Yolsuzluk soruşturmaları Nahda Hareketi ile el-Şahid ve el-Meşişi hükümetlerindeki liderleri hedef alıyor

Tunus cumhurbaşkanı, Ağustos ayı başlarında başkentin merkezindeki Habib Burgiba Caddesi’ndeki turu sırasında kendisini karşılayanları selamlıyor. (AFP)
Tunus cumhurbaşkanı, Ağustos ayı başlarında başkentin merkezindeki Habib Burgiba Caddesi’ndeki turu sırasında kendisini karşılayanları selamlıyor. (AFP)
TT
20

Tunus’ta cumhurbaşkanı partilerden bağımsız bir yol haritası çiziyor

Tunus cumhurbaşkanı, Ağustos ayı başlarında başkentin merkezindeki Habib Burgiba Caddesi’ndeki turu sırasında kendisini karşılayanları selamlıyor. (AFP)
Tunus cumhurbaşkanı, Ağustos ayı başlarında başkentin merkezindeki Habib Burgiba Caddesi’ndeki turu sırasında kendisini karşılayanları selamlıyor. (AFP)

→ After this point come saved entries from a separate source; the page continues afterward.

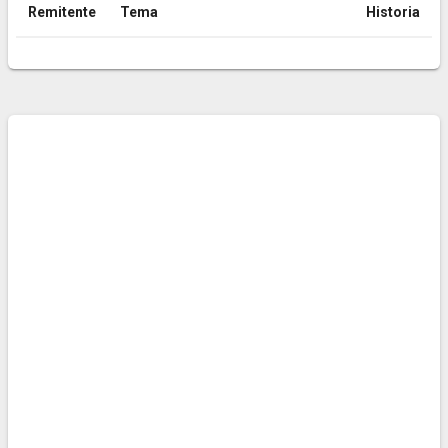
Remitente
Tema
Historia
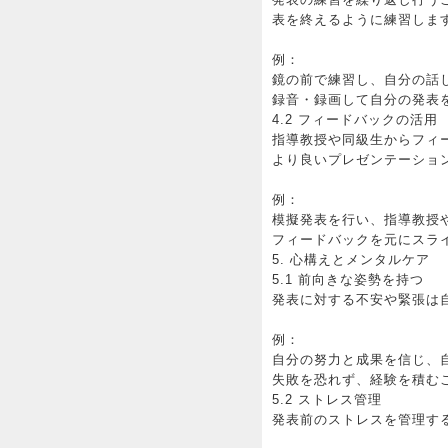
表を終えるように練習しま
例：
鏡の前で練習し、自分の話
録音・録画して自分の発表
4.2 フィードバックの活用
指導教授や同級生からフィ
より良いプレゼンテーショ
例：
模擬発表を行い、指導教授
フィードバックを元にスラ
5. 心構えとメンタルケア
5.1 前向きな姿勢を持つ
発表に対する不安や緊張は
例：
自分の努力と成果を信じ、
失敗を恐れず、経験を積む
5.2 ストレス管理
発表前のストレスを管理す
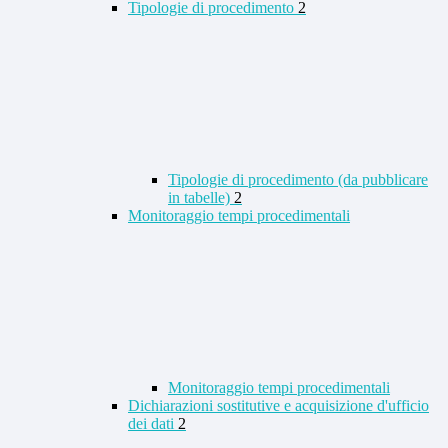
Tipologie di procedimento
2
Tipologie di procedimento (da pubblicare
in tabelle)
2
Monitoraggio tempi procedimentali
Monitoraggio tempi procedimentali
Dichiarazioni sostitutive e acquisizione d'ufficio
dei dati
2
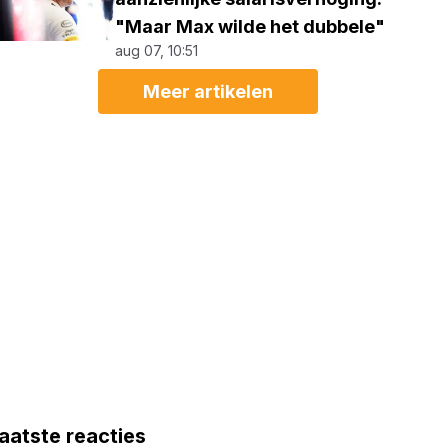
"Maar Max wilde het dubbele"
aug 07, 10:51
Meer artikelen
aatste reacties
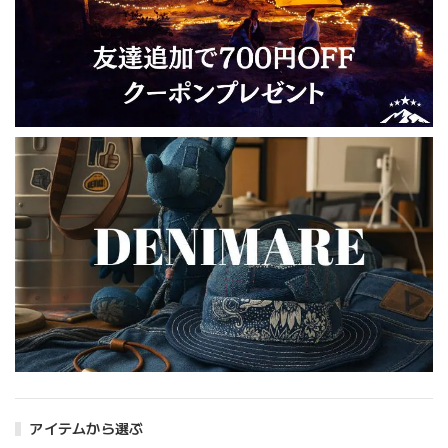
アイテムから選ぶ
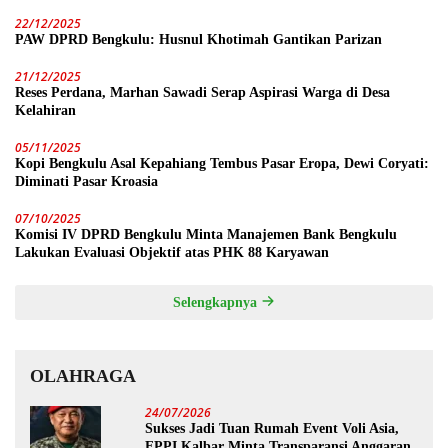
22/12/2025
PAW DPRD Bengkulu: Husnul Khotimah Gantikan Parizan
21/12/2025
Reses Perdana, Marhan Sawadi Serap Aspirasi Warga di Desa
Kelahiran
05/11/2025
Kopi Bengkulu Asal Kepahiang Tembus Pasar Eropa, Dewi Coryati:
Diminati Pasar Kroasia
07/10/2025
Komisi IV DPRD Bengkulu Minta Manajemen Bank Bengkulu
Lakukan Evaluasi Objektif atas PHK 88 Karyawan
Selengkapnya
OLAHRAGA
24/07/2026
Sukses Jadi Tuan Rumah Event Voli Asia,
FPPI Kalbar Minta Transparansi Anggaran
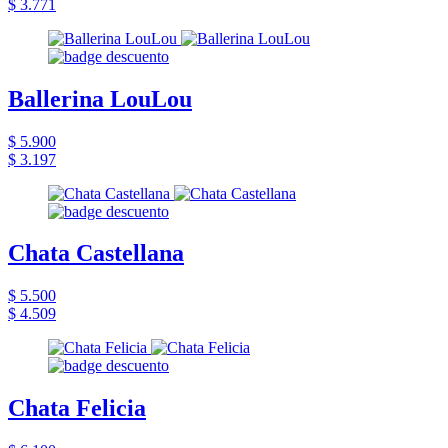
$ 3.771
Ballerina LouLou
$ 5.900
$ 3.197
Chata Castellana
$ 5.500
$ 4.509
Chata Felicia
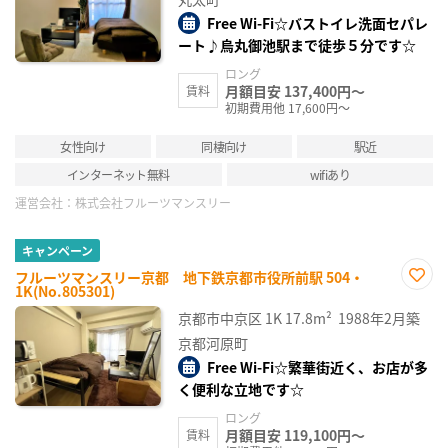
Free Wi-Fi☆バストイレ洗面セパレ
ート♪烏丸御池駅まで徒歩５分です☆
ロング
月額目安 137,400円～
賃料
初期費用他 17,600円～
女性向け
同棲向け
駅近
インターネット無料
wifiあり
運営会社：
株式会社フルーツマンスリー
キャンペーン
フルーツマンスリー京都 地下鉄京都市役所前駅 504・
1K(No.805301)
お気
に入
京都市中京区
1K
17.8m²
1988年2月築
り登
録
京都河原町
Free Wi-Fi☆繁華街近く、お店が多
く便利な立地です☆
ロング
月額目安 119,100円～
賃料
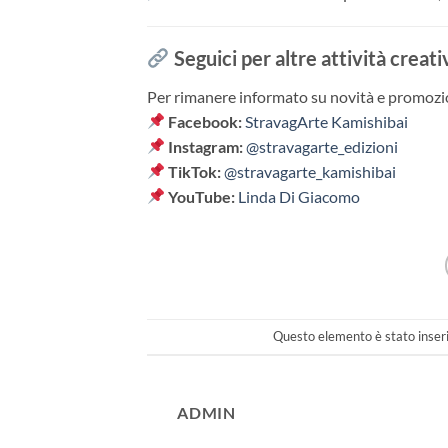
Seguici per altre attività creati
Per rimanere informato su novità e promozion
Facebook:
StravagArte Kamishibai
Instagram:
@stravagarte_edizioni
TikTok:
@stravagarte_kamishibai
YouTube:
Linda Di Giacomo
Questo elemento è stato inseri
ADMIN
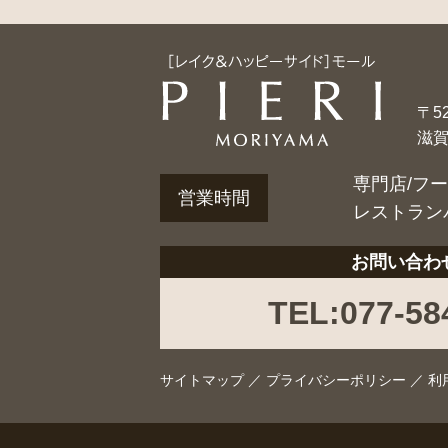
〒52
滋
専門店/フ
営業時間
レストラン
お問い合わ
TEL:077-58
サイトマップ
／
プライバシーポリシー
／
利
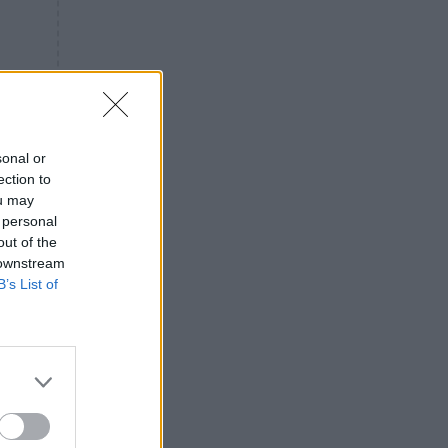
«ενόχληση» με τους πολίτες
για τα Τέμπη- «Αυτή η χώρα
είχε και άλλα δυστυχήματα»
ΠΙΣΤΗ
16:09
Μήτηρ του Ιησού: Προσευχή
στην Παναγία για τις δύσκολες
στιγμές
sonal or
ection to
ΥΓΕΙΑ
15:42
ou may
Συναγερμός στις ευρωπαϊκές
 personal
αγορές: Ανακαλούνται
out of the
πεπόνια και σταφύλια με
 downstream
φυτοφάρμακα
B’s List of
GOSSIP
15:12
Νεφέλη Μεγκ: Το βίντεο για τη
Σίσσυ Χρηστίδου έφερε
αντιδράσεις – «Είμαστε ok με
τα ενέσιμα;»
ΕΛΛΑΔΑ
14:46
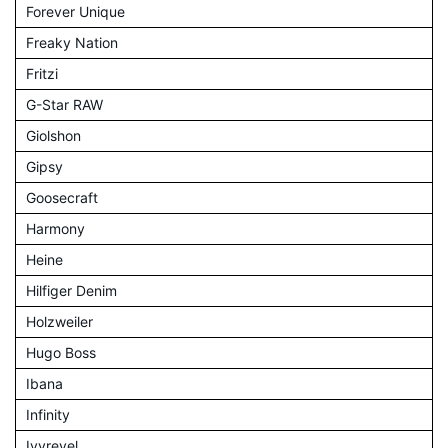
Forever Unique
Freaky Nation
Fritzi
G-Star RAW
Giolshon
Gipsy
Goosecraft
Harmony
Heine
Hilfiger Denim
Holzweiler
Hugo Boss
Ibana
Infinity
Ivyrevel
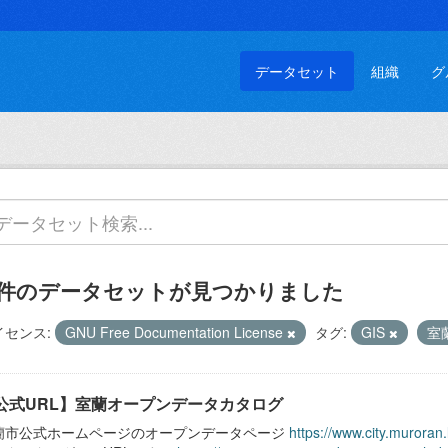
データセット
組織
グ
 件のデータセットが見つかりました
イセンス:
GNU Free Documentation License
タグ:
GIS
室
公式URL】室蘭オープンデータカタログ
蘭市公式ホームページのオープンデータページ
https://www.city.muroran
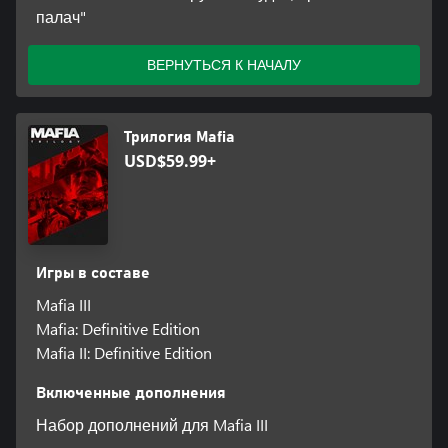
палач"
ВЕРНУТЬСЯ К НАЧАЛУ
Трилогия Mafia
USD$59.99+
Игры в составе
Mafia III
Mafia: Definitive Edition
Mafia II: Definitive Edition
Включенные дополнения
Набор дополнений для Mafia III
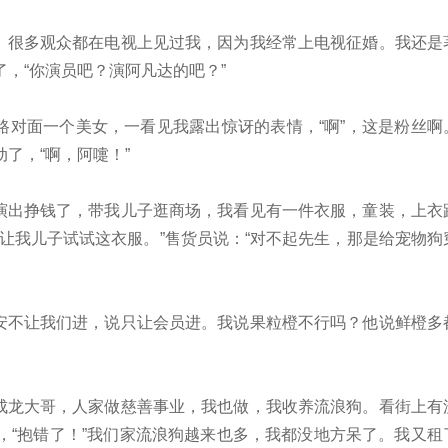
。很多观众都在电视上见过我，因为我经常上电视征婚。我还是
，“你演员吧？演阿凡达的吧？”
路对面一个美女，一看见我露出惊讶的表情，“啊”，这是粉丝啊
了，“啊，阿嚏！”
演出挣钱了，带我儿子逛商场，我看见有一件衣服，童装，上衣
让我儿子试试这衣服。”售货员说：“对不起先生，那是给宠物狗
安不让我们进，说只让会员进。我说果粒橙不行吗？他说鲜橙多
成龙大哥，人家做慈善事业，我也做，我收养流浪狗。看街上有
，“抱错了！”我们家流浪狗越来也多，我都没地方呆了。我又租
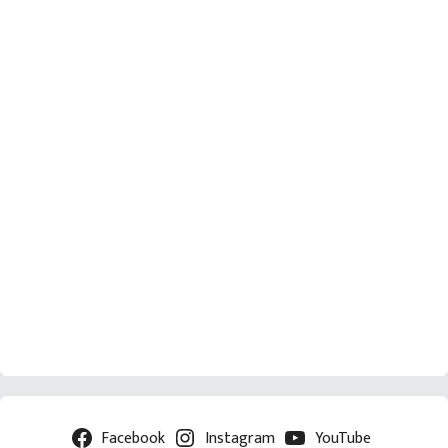
Facebook
Instagram
YouTube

Tunus Cumhurbaşkanı Kays Said, dün Fransa Cumhurbaşkanı Macron ve yabancı yetkililerle yaptığı görüşmede "anayasal, yasal ve siyasi meşruiyet"e ve 25 Temmuz'da aldığı kararlara bağlılığını ifade etti. Said, Batılı yetkililerle yaptığı telefon görüşmelerinde ve Birleşik Arap Emirlikleri (BAE) Devlet Başkanı danışmanı Enver Karkaş’ı kabulü sırasında, ülkeyi tehdit eden birçok tehlikeden kurtarmak için "tarihi bir sorumluluk" üstlendiğini söyledi. Ülkeyi kurtarmaya yönelik bir “yol haritası” olarak parlamentonun çalışmalarını askıya aldığını, hükümeti feshettiğini ve bir dizi karar aldığını aktardı.
Tunus cumhurbaşkanının kardeşi ve seçim kampanyasının yöneticisi olan anayasa hukuku uzmanı Nevfel Said, dün (Cumartesi) resmi sayfasında şunları yazdı: "25 Temmuz treni başladı ve kapıları kapandı... Fırsatçılar için hiçbir teselli yok.” Bu açıklama, bazı siyasi partiler, özellikle de iki haftadır Said'in kararlarını ve diyalog ve sakinlik taraftarlarının ifadelerini eleştirmeye davet eden Nahda Hareketi için bir tehdit olarak değerlendirildi.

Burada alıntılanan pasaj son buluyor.